Разговор был интересен.
С интересом смотрели на Горького и женщины толстовского дома.
16 января в дневнике появляется: «Был Горький. Очень хорошо говорили. И он мне понравился. Настоящий человек из народа.
Какое у женщин удивительное чутье на распознавание знаменитости. Они узнают это не по получаемым впечатлениям, а по тому, как и куда бежит толпа. Часто, наверное, никакого впечатления не получила, а уж оценивает, и верно».
Приход Горького как бы возродил раннего Толстого.
Вместительная, многодорожная судьба Толстого укладывается в повествование. Человек все время начинает новое, но это новое для него — проверка основного.
II
Лев Николаевич, как говорил про него В. И. Ленин, жил в Москве «на два этажа». Он жил вместе со своей семьей и ближайшими знакомыми, и в то же время он жил отдельно.
Одним из последствий являлось то, что вещи Льва Николаевича при своем появлении были странны для окружающих; они противоречили тому, что, по их мнению, должен был думать и писать Толстой.

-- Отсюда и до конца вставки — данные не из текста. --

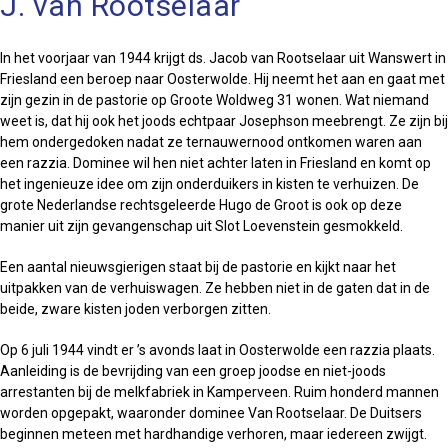
J. van Rootselaar
In het voorjaar van 1944 krijgt ds. Jacob van Rootselaar uit Wanswert in
Friesland een beroep naar Oosterwolde. Hij neemt het aan en gaat met
zijn gezin in de pastorie op Groote Woldweg 31 wonen. Wat niemand
weet is, dat hij ook het joods echtpaar Josephson meebrengt. Ze zijn bij
hem ondergedoken nadat ze ternauwernood ontkomen waren aan
een razzia. Dominee wil hen niet achter laten in Friesland en komt op
het ingenieuze idee om zijn onderduikers in kisten te verhuizen. De
grote Nederlandse rechtsgeleerde Hugo de Groot is ook op deze
manier uit zijn gevangenschap uit Slot Loevenstein gesmokkeld.
Een aantal nieuwsgierigen staat bij de pastorie en kijkt naar het
uitpakken van de verhuiswagen. Ze hebben niet in de gaten dat in de
beide, zware kisten joden verborgen zitten.
Op 6 juli 1944 vindt er ’s avonds laat in Oosterwolde een razzia plaats.
Aanleiding is de bevrijding van een groep joodse en niet-joods
arrestanten bij de melkfabriek in Kamperveen. Ruim honderd mannen
worden opgepakt, waaronder dominee Van Rootselaar. De Duitsers
beginnen meteen met hardhandige verhoren, maar iedereen zwijgt.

Очень любопытно это проследить на драме «Живой труп». Сам Лев Николаевич в дневнике называл вещь «Труп»; в дневнике от 29 декабря 1897 года записано: «Думал о Хаджи Мурате. Вчера же целый день складывалась драма-комедия «Труп».
Следующие два года Толстой был занят «Воскресением».
В начале 1900 года 2 января Толстой записывает: «Ездил смотреть «Дядю Ваню» и возмутился. Захотел написать драму «Труп», набросал конспект».
После этого записи о работе над «Трупом» идут одна за другой.